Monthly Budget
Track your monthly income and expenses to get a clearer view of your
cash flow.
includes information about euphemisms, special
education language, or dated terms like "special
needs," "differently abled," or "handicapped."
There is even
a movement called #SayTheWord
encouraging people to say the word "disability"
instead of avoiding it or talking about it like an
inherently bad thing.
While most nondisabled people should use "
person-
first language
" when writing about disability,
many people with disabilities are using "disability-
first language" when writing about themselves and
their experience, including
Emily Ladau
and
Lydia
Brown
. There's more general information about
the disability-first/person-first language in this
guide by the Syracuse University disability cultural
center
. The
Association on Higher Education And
——————
Each of the records above is to be copied exactly.

**Response for this exercise**
Monthly Budget
Track your monthly income and expenses to get a clearer view of your
cash flow.
includes information about euphemisms, special
education language, or dated terms like "special
needs," "differently abled," or "handicapped."
There is even
a movement called #SayTheWord
encouraging people to say the word "disability"
instead of avoiding it or talking about it like an
inherently bad thing.
While most nondisabled people should use "
person-
first language
" when writing about disability,
many people with disabilities are using "disability-
first language" when writing about themselves and
their experience, including
Emily Ladau
and
Lydia
Brown
. There's more general information about
the disability-first/person-first language in this
guide by the Syracuse University disability cultural
center
. The
Association on Higher Education And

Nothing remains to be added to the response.